Die Kritik der Besonnenen an den einschlägigen Irrtümern mancher Nachwuchshistoriker wurde auch auf der Rothfels-Tagung des Instituts für Zeitgeschichte im Jahr 2004 erfreulich deutlich. Insbesondere Heinrich August Winkler charakterisierte Rothfels hier treffend als "konservativen Vernunftrepublikaner", der sich noch in der Endphase der Weimarer Republik eindeutig vom radikalen Nationalismus der Hugenberg-Deutschnationalen und auch der Hitler-Bewegung unterschied.

Die Kritik am 1930 gescheiterten parteienstaatlichen Parlamentarismus und das Plädoyer etwa für berufsständische Ordnungsformen waren in dieser Zeit weit verbreitet, nicht nur in Heinrich Brünings Zentrums-Partei, sondern auch bei anderen Vernunftrepublikanern wie Friedrich Meinecke, bei liberalen Demokraten wie Willy Hellpach (immerhin der Reichspräsidentschaftskandidat der DDP 1925) und bis hinein in die Krisendiskussion in der Sozialdemokratie, wo etwa Ernst Fraenkel vor "Verfassungsfetischismus" warnte. Die mutige Absage an die These von der deutschen Kollektivschuld in seiner Darstellung des deutschen Widerstands sogleich nach dem Zweiten Weltkrieg entsprang Rothfels' Bestreben, angesichts der nationalsozialistischen Greuel und Verbrechen das "andere Deutschland" nicht zu übersehen und ihm Gerechtigkeit widerfahren zu lassen.

Auch heute habe niemand das Recht, so Winkler, dies Rothfels vorzuwerfen - so wenig wie sein Selbstverständnis nicht als Jude, sondern als "Deutscher, Preuße und Protestant". (Er war 1911 in die protestantische Kirche eingetreten, und in seiner Historiographie sind Grundelemente von Luthers Zwei-Reiche-Theologie unverkennbar.) In den Angriffen auf Rothfels sieht Winkler bei manchen jungen Kritikern den Versuch der "Selbstlegitimierung der eigenen Generation" durch die "Delegitimierung früherer Generationen", die dann in ihren Kampagnen "und Schlimmerem" alle möglichen Unterstellungen und Motivverkehrungen nicht scheut.
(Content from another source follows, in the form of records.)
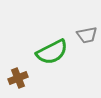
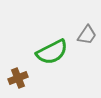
gray trapezoid: rotated 45 degrees counterclockwise
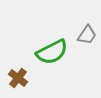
brown cross: rotated 30 degrees counterclockwise
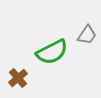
brown cross: rotated 12 degrees clockwise
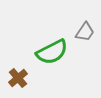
gray trapezoid: moved 2 px left, 3 px up
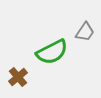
brown cross: moved 1 px up
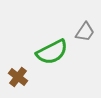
brown cross: rotated 12 degrees counterclockwise
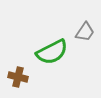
brown cross: rotated 24 degrees counterclockwise
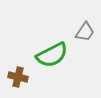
green semicircle: moved 3 px down
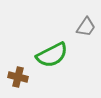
gray trapezoid: moved 1 px right, 5 px up
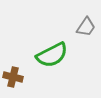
brown cross: moved 5 px left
Jan Eckel kritisiert zusammenfassend den "radikalen Konstruktivismus" der Rothfelsschen Historiographie, dem es weniger um die vergangene Wirklichkeit als um Sinnstiftung für die Gegenwart durch die Geschichtswissenschaft gegangen sei, um die Herstellung von Kohärenz inmitten der erlebten Katastrophen und Diskontinuitäten des zwanzigsten Jahrhunderts. Das zentrale Anliegen von Rothfels, so Eckel, sei die Deutungs- und Sinnstiftungsfunktion der Geschichte im Rahmen eines "affirmativen Verhältnisses" zur Nationalgeschichte und ein entsprechendes Bedürfnis nach einer "positiven Traditionsbildung" gewesen. Tatsächlich gehörte Rothfels zu einer Generation, die Wissenschaft und akademisches Lehramt noch ganz selbstverständlich in der Verantwortung für das Gemeinwesen und die "umfassende Schicksalsgemeinschaft" der eigenen Nation sah. Diese Position kann vor der "dezidiert nationalkritischen Ausrichtung" (Eckel) der Geschichtswissenschaft und Geschichtspädagogik der letzten Jahrzehnte natürlich nicht bestehen und wird von manchen ihrer radikalen Vertreter im Historiker-Nachwuchs gleichermaßen rüde wie geistlos abgeurteilt.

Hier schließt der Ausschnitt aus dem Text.